Am I the only one super disappointed about not being able to edit QR codes?  Like the OP mentioned, sometimes I see a path or pattern that I really like, except for one detail, and I would really like to be able to edit it to suit my taste. I do get the whole stealing/taking credit though... but really, anyone could do that with the original QR code anyways  Ah. Oh well!


----------



## Punchyleaf (Apr 29, 2013)

I don't think there is any "original" QR code as the design could only be edited by the person who created it, not anyone else.


----------



## WeiMoote (Apr 30, 2013)

What about patterns you get through Dreams via the Dream Suite? Are they editable?


----------



## Jake (Apr 30, 2013)

No; you can only edit patterns _you_ have made yourself


----------



## kakuloo (Apr 30, 2013)

I suppose you could load up the QR ode, copy the pattern down on paper/a paint program, open up the designer with the Mabel/in your options, and painstakingly copy every pixel over by hand.  Not easy, but completely possible.  =P


----------



## AL64 (May 1, 2013)

Can you take a screenhot while taking a look at a pattern you have with a QR code. I just want a path pattern to make a small park in a village, but in another color. I tought of that.


----------



## squee (May 1, 2013)

I just wish there was a way to share patterns with people in game instead of having to email or instant message them the qr code. Meeting people in other towns and not being able to share patterns kinda sucks. Not everyone I wifi with (complete strangers) I want to give my contact info to. I do understand why scanned patterns can't be edited though.


----------



## Punchyleaf (May 1, 2013)

Which is why the dream code is awesome. You give people that code, and they can visit your town and take a pattern (or all of them, as been clarified and shown by Linandko) and there's no need to share any information like FC's and stuff


----------



## Jennifer (May 3, 2013)

Loviechu said:


> Which is why the dream code is awesome. You give people that code, and they can visit your town and take a pattern (or all of them, as been clarified and shown by Linandko) and there's no need to share any information like FC's and stuff



Of course, you can only take one code at a time so lots of visiting.

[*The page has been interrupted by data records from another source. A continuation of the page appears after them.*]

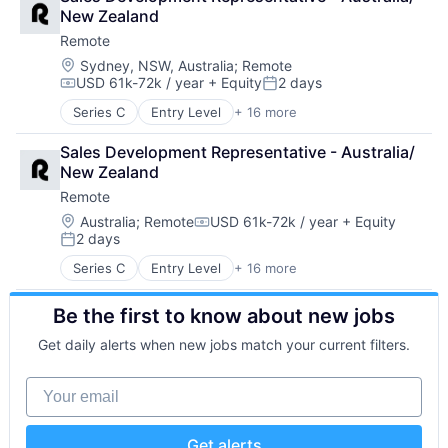
Bookkeeping and Payroll
Physical Security
Vacation Rental
New Zealand
Consulting
Professional Services
Remote
Financial Services
Recruiting
Fintech
Location:
Sydney, NSW, Australia
;
Remote
Security
USD 61k-72k / year
+ Equity
2 days
Human Resources
Software
Compensation:
Posted:
Internet
Technology and Computing
Series C
Entry Level
+ 16 more
Administrative Services
Internet Services
Analytics
Payments
Sales Development Representative - Australia/ 
Bookkeeping and Payroll
Physical Security
New Zealand
Consulting
Professional Services
Remote
Financial Services
Recruiting
Fintech
Location:
Australia
;
Remote
USD 61k-72k / year
+ Equity
Security
Compensation:
2 days
Human Resources
Software
Posted:
Internet
Technology and Computing
Series C
Entry Level
+ 16 more
Administrative Services
Internet Services
Analytics
Payments
Be the first to know about new jobs
Bookkeeping and Payroll
Physical Security
Consulting
Professional Services
Get daily alerts when new jobs match your current filters.
Financial Services
Recruiting
Fintech
Security
Your email
Human Resources
Software
Internet
Technology and Computing
Internet Services
Get alerts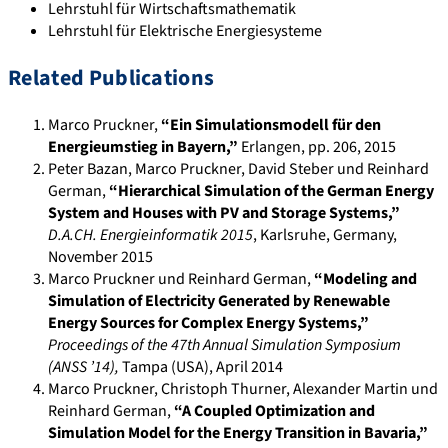
Lehrstuhl für Wirtschaftsmathematik
Lehrstuhl für Elektrische Energiesysteme
Related Publications
Marco Pruckner
,
“Ein Simulationsmodell für den
Energieumstieg in Bayern,”
Erlangen
, pp. 206
,
2015
Peter Bazan, Marco Pruckner, David Steber und Reinhard
German
,
“Hierarchical Simulation of the German Energy
System and Houses with PV and Storage Systems,”
D.A.CH. Energieinformatik 2015
,
Karlsruhe, Germany
,
November
2015
Marco Pruckner und Reinhard German
,
“Modeling and
Simulation of Electricity Generated by Renewable
Energy Sources for Complex Energy Systems,”
Proceedings of the 47th Annual Simulation Symposium
(ANSS ’14)
,
Tampa (USA)
,
April 2014
Marco Pruckner, Christoph Thurner, Alexander Martin und
Reinhard German
,
“A Coupled Optimization and
Simulation Model for the Energy Transition in Bavaria,”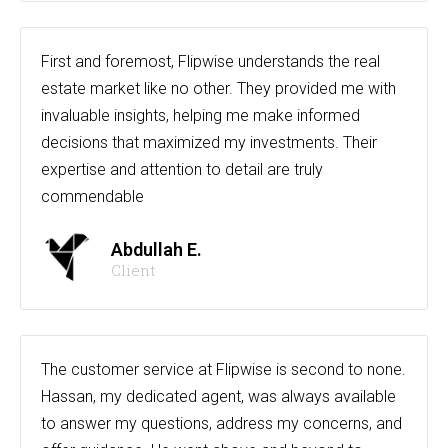
First and foremost, Flipwise understands the real
estate market like no other. They provided me with
invaluable insights, helping me make informed
decisions that maximized my investments. Their
expertise and attention to detail are truly
commendable
Abdullah E.
Client
The customer service at Flipwise is second to none.
Hassan, my dedicated agent, was always available
to answer my questions, address my concerns, and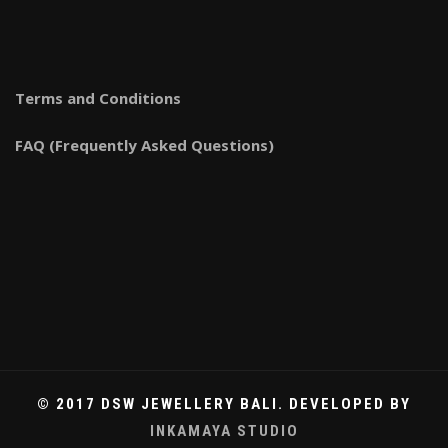
Terms and Conditions
FAQ (Frequently Asked Questions)
© 2017 DSW JEWELLERY BALI. DEVELOPED BY
INKAMAYA STUDIO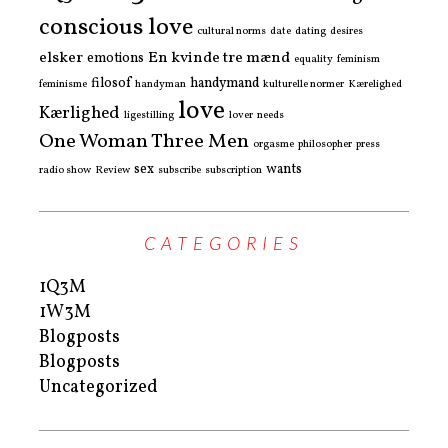
conscious love
cultural norms
date
dating
desires
elsker
En kvinde tre mænd
emotions
equality
feminism
filosof
handymand
feminisme
handyman
kulturelle normer
Kærelighed
love
Kærlighed
ligestilling
lover
needs
One Woman Three Men
orgasme
philosopher
press
sex
wants
radio show
Review
subscribe
subscription
CATEGORIES
1Q3M
1W3M
Blogposts
Blogposts
Uncategorized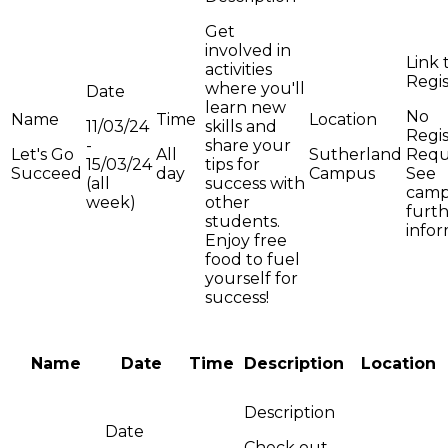
Get
involved in
activities
where you'll
learn new
No
11/03/24
skills and
Regis
-
share your
Let's Go
All
Sutherland
Requ
15/03/24
tips for
Succeed
day
Campus
See
(all
success with
camp
week)
other
furt
students.
info
Enjoy free
food to fuel
yourself for
success!
Name
Date
Time
Description
Location
Check out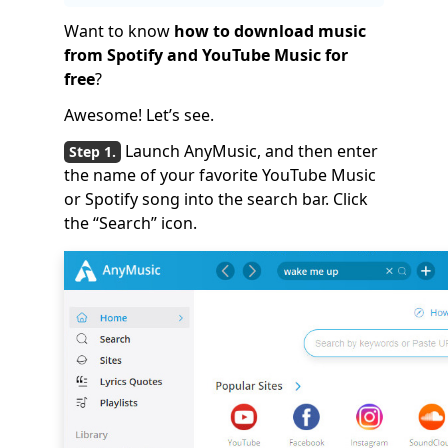
Want to know
how to download music
from Spotify and YouTube Music for
free
?
Awesome! Let’s see.
Launch AnyMusic, and then enter
the name of your favorite YouTube Music
or Spotify song into the search bar. Click
the “Search” icon.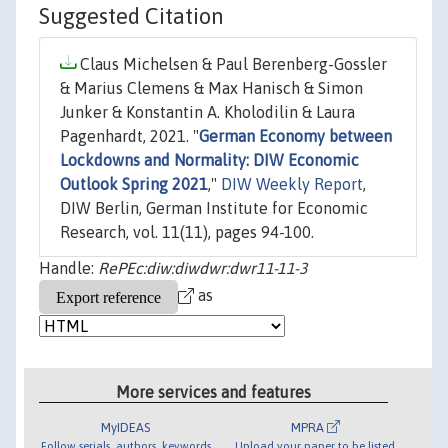
Suggested Citation
Claus Michelsen & Paul Berenberg-Gossler
& Marius Clemens & Max Hanisch & Simon
Junker & Konstantin A. Kholodilin & Laura
Pagenhardt, 2021. "
German Economy between
Lockdowns and Normality: DIW Economic
Outlook Spring 2021
,"
DIW Weekly Report
,
DIW Berlin, German Institute for Economic
Research, vol. 11(11), pages 94-100.
Handle:
RePEc:diw:diwdwr:dwr11-11-3
as
More services and features
MyIDEAS
MPRA
Follow serials, authors, keywords
Upload your paper to be listed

Honestly, I hope the US game actually doesn't have the QR Codes locked. Maybe it's just me, but I rarely ever saw people taking claim for patterns they didn't make and I often liked to tweak stuff or change the color of things. I'm not bad at spriting and have made patterns myself, but I've also found plenty of patterns that would be perfect if they were just a different color. And I'm sure nobody would like to be constantly asked to modify or change colors on their patterns for someone else. I've had friends who loved seeing what people did with their patterns and in different colors so it just seems a lot of that has been thrown away. 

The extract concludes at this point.